>>>

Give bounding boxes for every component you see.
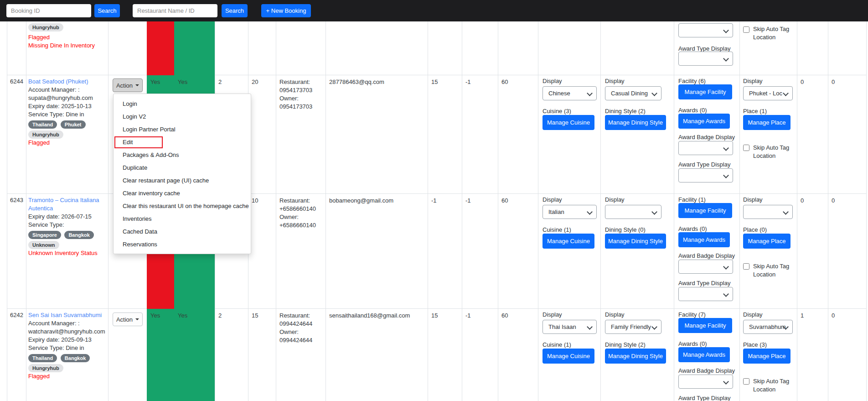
place-display-select[interactable]: Phuket - Loc [743,86,793,100]
dining-style-select[interactable]: Casual Dining [605,86,661,100]
manage-dining-style-button[interactable]: Manage Dining Style [605,234,666,249]
manage-facility-button[interactable]: Manage Facility [678,318,732,333]
award-type-display-label: Award Type Display [678,280,730,286]
value-cell: 60 [501,78,508,86]
place-display-select[interactable]: Suvarnabhum [743,320,793,334]
cuisine-display-label: Display [542,196,562,203]
manage-cuisine-button[interactable]: Manage Cuisine [542,234,594,249]
manage-dining-style-button[interactable]: Manage Dining Style [605,349,666,364]
value-cell: 15 [252,312,258,320]
award-badge-display-label: Award Badge Display [678,367,735,374]
award-badge-display-select[interactable] [678,260,733,274]
place-display-select[interactable] [743,205,793,219]
flag-text: Flagged [28,33,107,42]
booking-search-button[interactable]: Search [94,4,120,17]
dining-display-label: Display [605,78,625,84]
skip-auto-tag-checkbox[interactable] [743,378,749,385]
award-badge-display-select[interactable] [678,23,733,37]
menu-item-duplicate[interactable]: Duplicate [114,161,251,174]
menu-item-packages-addons[interactable]: Packages & Add-Ons [114,149,251,161]
award-badge-display-label: Award Badge Display [678,252,735,259]
dine-in-status-cell [147,21,174,75]
menu-item-clear-inventory-cache[interactable]: Clear inventory cache [114,187,251,200]
cuisine-display-select[interactable]: Chinese [542,86,597,100]
value-cell: -1 [465,78,471,86]
menu-item-reservations[interactable]: Reservations [114,238,251,251]
action-dropdown-button[interactable]: Action [113,78,143,92]
dine-in-status-cell [147,309,174,401]
action-dropdown-button[interactable]: Action [113,312,143,326]
manage-place-button[interactable]: Manage Place [743,234,790,249]
skip-auto-tag-checkbox[interactable] [743,26,749,33]
dine-in-yes: Yes [150,312,160,319]
award-type-display-select[interactable] [678,287,733,301]
restaurant-link[interactable]: Sen Sai Isan Suvarnabhumi [28,312,102,318]
manage-facility-button[interactable]: Manage Facility [678,203,732,218]
dining-style-select[interactable]: Family Friendly [605,320,661,334]
service-type: Service Type: Dine in [28,110,107,119]
phone-cell: Restaurant:0994424644 Owner:0994424644 [279,312,323,344]
restaurant-cell: Sen Sai Isan Suvarnabhumi Account Manage… [28,311,107,380]
new-booking-button[interactable]: + New Booking [261,4,311,17]
service-type: Service Type: [28,221,107,229]
award-badge-display-select[interactable] [678,141,733,155]
dining-display-label: Display [605,196,625,203]
manage-facility-button[interactable]: Manage Facility [678,84,732,99]
dining-style-select[interactable] [605,205,661,219]
restaurant-id: 6244 [10,78,23,85]
place-count-label: Place (0) [743,226,767,233]
restaurant-id: 6242 [10,312,23,318]
menu-item-login-partner-portal[interactable]: Login Partner Portal [114,123,251,136]
value-cell: 10 [252,197,258,205]
flag-text: Flagged [28,372,107,380]
manage-awards-button[interactable]: Manage Awards [678,347,730,362]
manage-awards-button[interactable]: Manage Awards [678,114,730,129]
manage-cuisine-button[interactable]: Manage Cuisine [542,115,594,130]
award-badge-display-select[interactable] [678,375,733,389]
menu-item-login[interactable]: Login [114,98,251,110]
manage-place-button[interactable]: Manage Place [743,349,790,364]
expiry-date: Expiry date: 2025-09-13 [28,336,107,344]
cuisine-count-label: Cuisine (3) [542,108,571,115]
restaurant-link[interactable]: Boat Seafood (Phuket) [28,78,88,85]
cuisine-display-select[interactable]: Italian [542,205,597,219]
booking-id-input[interactable] [6,4,91,17]
manage-dining-style-button[interactable]: Manage Dining Style [605,115,666,130]
action-button-label: Action [116,316,133,323]
admin-restaurants-page: Search Search + New Booking Hungryhub Fl… [0,0,868,401]
menu-item-clear-homepage-cache[interactable]: Clear this restaurant UI on the homepage… [114,200,251,213]
menu-item-inventories[interactable]: Inventories [114,213,251,225]
award-type-display-select[interactable] [678,168,733,182]
email-cell: 287786463@qq.com [329,78,384,86]
value-cell: 2 [218,312,222,320]
delivery-yes: Yes [178,78,187,85]
account-manager-line: Account Manager: : [28,86,107,94]
count-cell: 0 [832,197,835,205]
menu-item-login-v2[interactable]: Login V2 [114,110,251,123]
cuisine-display-label: Display [542,78,562,84]
source-badge: Unknown [28,241,59,249]
region-badge: Bangkok [61,354,90,362]
account-manager-email: supata@hungryhub.com [28,94,107,102]
manage-place-button[interactable]: Manage Place [743,115,790,130]
award-type-display-select[interactable] [678,52,733,66]
restaurant-search-button[interactable]: Search [222,4,248,17]
award-type-display-label: Award Type Display [678,161,730,168]
manage-cuisine-button[interactable]: Manage Cuisine [542,349,594,364]
delivery-status-cell [174,21,215,75]
restaurant-search-input[interactable] [133,4,217,17]
cuisine-display-select[interactable]: Thai Isaan [542,320,597,334]
menu-item-cached-data[interactable]: Cached Data [114,225,251,238]
cuisine-display-label: Display [542,311,562,318]
skip-auto-tag-checkbox[interactable] [743,263,749,270]
restaurant-link[interactable]: Tramonto – Cucina Italiana Autentica [28,197,99,212]
skip-auto-tag-label: Skip Auto Tag Location [753,144,795,160]
menu-item-clear-restaurant-page-cache[interactable]: Clear restaurant page (UI) cache [114,174,251,187]
awards-count-label: Awards (0) [678,225,707,232]
place-display-label: Display [743,196,763,203]
value-cell: 2 [218,78,222,86]
dining-display-label: Display [605,311,625,318]
source-badge: Hungryhub [28,130,63,139]
manage-awards-button[interactable]: Manage Awards [678,232,730,247]
skip-auto-tag-checkbox[interactable] [743,145,749,151]
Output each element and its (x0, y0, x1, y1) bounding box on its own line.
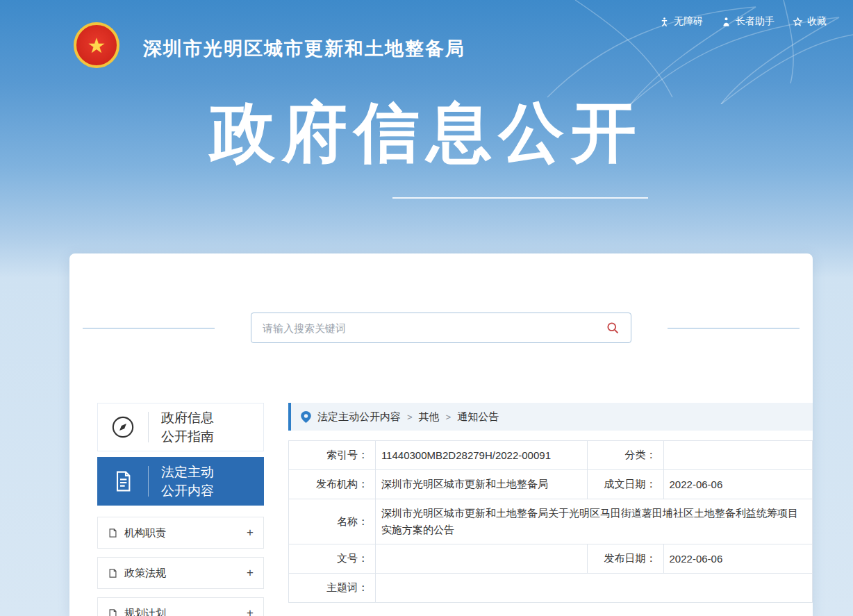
expand-plus-icon[interactable]: + (247, 566, 254, 580)
table-row-keywords: 主题词： (289, 574, 813, 603)
sidebar: 政府信息 公开指南 法定主动 公开内容 机构职责 + (97, 403, 264, 616)
compass-icon (98, 415, 148, 439)
table-row-name: 名称： 深圳市光明区城市更新和土地整备局关于光明区马田街道薯田埔社区土地整备利益… (289, 499, 813, 544)
header-utility-links: 无障碍 长者助手 收藏 (659, 15, 827, 28)
sidebar-guide-label: 政府信息 公开指南 (149, 408, 214, 446)
name-label: 名称： (289, 499, 376, 544)
written-date-label: 成文日期： (587, 470, 663, 499)
duties-icon (108, 528, 118, 538)
search-divider-left (83, 328, 215, 328)
breadcrumb: 法定主动公开内容 > 其他 > 通知公告 (288, 403, 813, 431)
search-icon (606, 321, 620, 335)
publish-date-value: 2022-06-06 (663, 544, 812, 574)
accessibility-icon (659, 17, 670, 27)
main-panel: 法定主动公开内容 > 其他 > 通知公告 索引号： 11440300MB2D28… (288, 403, 813, 616)
favorite-link[interactable]: 收藏 (793, 15, 827, 28)
content-card: 政府信息 公开指南 法定主动 公开内容 机构职责 + (69, 253, 813, 616)
content-area: 政府信息 公开指南 法定主动 公开内容 机构职责 + (97, 403, 785, 616)
plans-icon (108, 608, 118, 616)
document-icon (98, 470, 148, 492)
emblem-star-icon: ★ (88, 33, 106, 58)
breadcrumb-separator: > (446, 412, 452, 422)
expand-plus-icon[interactable]: + (247, 606, 254, 616)
breadcrumb-item-legal[interactable]: 法定主动公开内容 (317, 410, 401, 424)
elder-assistant-label: 长者助手 (736, 15, 775, 28)
accessibility-link[interactable]: 无障碍 (659, 15, 703, 28)
document-meta-table: 索引号： 11440300MB2D28279H/2022-00091 分类： 发… (288, 440, 813, 603)
search-button[interactable] (606, 321, 620, 335)
search-divider-right (668, 328, 800, 328)
search-box (251, 313, 631, 343)
accessibility-label: 无障碍 (674, 15, 703, 28)
publisher-value: 深圳市光明区城市更新和土地整备局 (375, 470, 587, 499)
national-emblem: ★ (74, 22, 119, 68)
sidebar-active-label: 法定主动 公开内容 (149, 463, 214, 500)
breadcrumb-item-notices[interactable]: 通知公告 (457, 410, 499, 424)
favorite-label: 收藏 (807, 15, 827, 28)
table-row-publisher: 发布机构： 深圳市光明区城市更新和土地整备局 成文日期： 2022-06-06 (289, 470, 813, 499)
sidebar-item-policies[interactable]: 政策法规 + (97, 557, 264, 589)
elder-assistant-link[interactable]: 长者助手 (721, 15, 775, 28)
sidebar-item-legal-disclosure[interactable]: 法定主动 公开内容 (97, 457, 264, 506)
sidebar-item-label: 机构职责 (124, 526, 247, 540)
site-title: 深圳市光明区城市更新和土地整备局 (143, 36, 465, 61)
table-row-docnum: 文号： 发布日期： 2022-06-06 (289, 544, 813, 574)
name-value: 深圳市光明区城市更新和土地整备局关于光明区马田街道薯田埔社区土地整备利益统筹项目… (375, 499, 812, 544)
publisher-label: 发布机构： (289, 470, 376, 499)
keywords-value (375, 574, 812, 603)
banner-underline (392, 197, 648, 199)
sidebar-item-duties[interactable]: 机构职责 + (97, 517, 264, 549)
elder-icon (721, 17, 731, 27)
index-label: 索引号： (289, 441, 376, 470)
keywords-label: 主题词： (289, 574, 376, 603)
doc-number-value (375, 544, 587, 574)
breadcrumb-item-other[interactable]: 其他 (419, 410, 440, 424)
sidebar-item-plans[interactable]: 规划计划 + (97, 597, 264, 616)
table-row-index: 索引号： 11440300MB2D28279H/2022-00091 分类： (289, 441, 813, 470)
star-icon (793, 17, 803, 27)
location-pin-icon (301, 411, 311, 423)
written-date-value: 2022-06-06 (663, 470, 812, 499)
sidebar-item-label: 政策法规 (124, 567, 247, 580)
doc-number-label: 文号： (289, 544, 376, 574)
expand-plus-icon[interactable]: + (247, 526, 254, 540)
page-title: 政府信息公开 (0, 89, 853, 177)
publish-date-label: 发布日期： (587, 544, 663, 574)
policies-icon (108, 568, 118, 578)
category-value (663, 441, 812, 470)
sidebar-item-guide[interactable]: 政府信息 公开指南 (97, 403, 264, 451)
index-value: 11440300MB2D28279H/2022-00091 (375, 441, 587, 470)
breadcrumb-separator: > (407, 412, 413, 422)
sidebar-item-label: 规划计划 (124, 607, 247, 616)
category-label: 分类： (587, 441, 663, 470)
search-section (69, 313, 813, 343)
search-input[interactable] (263, 322, 606, 334)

<<<

→ WHAT IS EXPECTED
In the records, locate each line holding the string "dining" and copy it.

→ OUTPUT OF THE EXERCISE
dining-style-select[interactable]: Casual Dining [605,86,661,100]
manage-dining-style-button[interactable]: Manage Dining Style [605,234,666,249]
manage-dining-style-button[interactable]: Manage Dining Style [605,349,666,364]
dining-display-label: Display [605,78,625,84]
dining-style-select[interactable]: Family Friendly [605,320,661,334]
dining-display-label: Display [605,196,625,203]
dining-style-select[interactable] [605,205,661,219]
manage-dining-style-button[interactable]: Manage Dining Style [605,115,666,130]
dining-display-label: Display [605,311,625,318]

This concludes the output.